Summit Eye Center Blog
Cataracts...Now my Doctor Discussed Lens Options? Help!
Glare around streetlights and headlights is making driving at night difficult and your overall vision just doesn’t seem to be as good it once was...your eye doctor tells you that cataracts are causing your problems.
Cataract surgery is recommended. Your doctor explains that a cataract is a natural change to the crystalline lens within your eye. The same aging changes that got you into reading glasses or bifocals in you mid-40s have simply progressed to a clouding of the crystalline lens that leads to an increased scattering of light and decline in vision quality. The generalities of the surgery to remove your natural lens and replace it with a lens implant are discussed. You are following along nicely at this point. Then, the doctor begins to discuss that you have options as to what type of lens is placed in your eye and it is your choice as to what type of lens is used.

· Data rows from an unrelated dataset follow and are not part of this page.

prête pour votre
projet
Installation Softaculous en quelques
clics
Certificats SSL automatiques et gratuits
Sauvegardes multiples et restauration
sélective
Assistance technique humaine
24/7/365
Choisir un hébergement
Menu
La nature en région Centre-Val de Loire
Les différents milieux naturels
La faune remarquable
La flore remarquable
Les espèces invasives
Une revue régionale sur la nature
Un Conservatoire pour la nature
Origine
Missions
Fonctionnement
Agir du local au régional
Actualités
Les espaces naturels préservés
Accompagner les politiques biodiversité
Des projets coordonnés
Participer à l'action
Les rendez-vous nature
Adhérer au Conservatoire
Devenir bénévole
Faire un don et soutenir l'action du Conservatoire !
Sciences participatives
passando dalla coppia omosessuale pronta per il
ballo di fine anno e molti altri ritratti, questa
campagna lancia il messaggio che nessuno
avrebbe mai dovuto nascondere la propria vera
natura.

Now you head starts to spin as details of these different lens choices are discussed. How do you put all of this information together?

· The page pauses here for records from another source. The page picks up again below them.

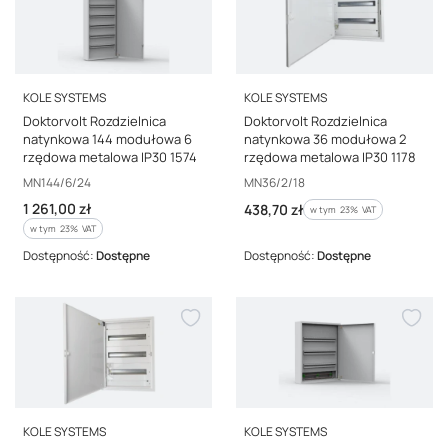
PRODUCENT
PRODUCENT
KOLE SYSTEMS
KOLE SYSTEMS
Doktorvolt Rozdzielnica
Doktorvolt Rozdzielnica
natynkowa 144 modułowa 6
natynkowa 36 modułowa 2
rzędowa metalowa IP30 1574
rzędowa metalowa IP30 1178
Kod producenta
Kod producenta
MN144/6/24
MN36/2/18
Cena brutto
1 261,00 zł
Cena brutto
438,70 zł
w tym %s VAT
w tym
23%
VAT
w tym %s VAT
w tym
23%
VAT
Dostępność:
Dostępne
Dostępność:
Dostępne
PRODUCENT
PRODUCENT
KOLE SYSTEMS
KOLE SYSTEMS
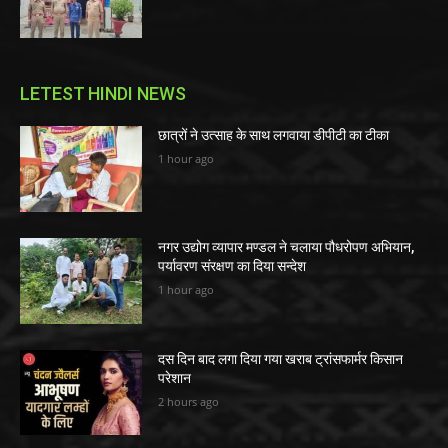
LETEST HINDI NEWS
छात्रों ने उत्साह के साथ लगवाया डीपीटी का टीका
1 hour ago
नगर उद्योग व्यापार मण्डल ने चलाया पौधरोपण अभियान,
पर्यावरण संरक्षण का दिया सन्देश
1 hour ago
दस दिन बाद लगा दिया गया खराब ट्रांसफार्मर किसान
परेशान
2 hours ago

Summit Eye Center is here to help make this process more manageable. This blog is going to breakdown the various intraocular lens, IOL, options in a way we can all understand.
First, lens options can be broken down into 3 basic varieties:
• Monofocal IOLs that correct for one focal point, most commonly distance vision, and do not treat astigmatism
• Toric IOLs that correct for one focal point, most commonly distance vision, and also correct a patient’s astigmatism to provide optimal vision at that focal point
• Presybyopia-correcting IOLs that correct for multiple focal points...distance as well and near and/or intermediate vision as well astigmatism if needed
Monofocal IOLs come in two varieties: spherical and aspheric lenses. Spherical lenses front surface have a uniform curvature from center of the lens to its edge. This allows for easier manufacturing of the lens, but does not match our natural lens that varies in curvature from the center to the edge. This variance in curvature is called being aspheric, not spherical. Aspheric IOLs are designed in a manner that mimics that natural lens’ asphericity to provide sharper vision, especially in low light settings and in people with large pupils.
These lenses allow the correction of a person’s nearsightedness or farsightedness for one focal point, but do not address any astigmatism that may be present. Most patients choose to have their distance vision maximized so that they can potentially see well for tasks such as driving or watching television without glasses. If significant astigmatism is present, glasses or contact lenses may still be needed to see well in the distance without glasses. Some patients who have always had a low level of nearsightedness that has provided them with the ability to read well at a comfortable working distance without glasses choose to stay that way due to being used this vision for their lifetime. Giving up their ability to read without glasses is not acceptable to them. They will then need glasses for distance tasks like driving.
Toric IOLs are lenses that correct a patient’s astigmatism as well as nearsightedness or farsightedness. Like with monofocal IOLs, most patients who have a toric IOL implanted during cataract surgery choose to have their vision targeted for maximum distance vision without glasses. For near tasks such as reading or working on a computer, they would then use glasses, possibly just over-the-counter readers, to help maximize the quality of their vision.
Presbyopia-correcting IOLs come in 3 varieties: Extended Depth of Focus (EDOF), Accommodating, and Multifocal.
Extended Depth of Focus (EDOF) IOLs are designed to give a range of clear vision from distance to intermediate. They also provide improved near vision when compared to monofocal IOLs. For near tasks such as reading small print, you will likely need some reading glasses. These lenses elongate one’s focus allowing one to have a full range of continuous, clear vision.
Accommodating IOLs are designed to mimic the natural lens, using the eye muscle to flex and accommodate in order to focus at different distances. This allows many to decrease their dependence on glasses after cataract surgery. For near tasks such as reading small print, you will likely need some reading glasses.
Multifocal IOLs are designed in a manner that splits the light entering the eye between distance, intermediate and near focal points. This allows many patients to decrease their dependence on glasses for many tasks. These lenses come in different designs that allow for different near working distances depending on a person’s occupation or hobbies. By splitting the light between different focus points, there is some sacrifice in vision quality when compared to EDOF and accommodating IOLS.
Several factors play a role in determining which lens implant is best for you. First, your doctor will do a thorough evaluation of the health of your eyes. If you have dry eye, your doctor will want to make sure it is being managed sufficiently. The doctor will also look for any irregularities of the cornea, optic nerve or retina that may dictate which type of lens implant will provide you with the best vision. You and your doctor will also have a discussion of what your goals for your vision are based on your occupation and hobbies.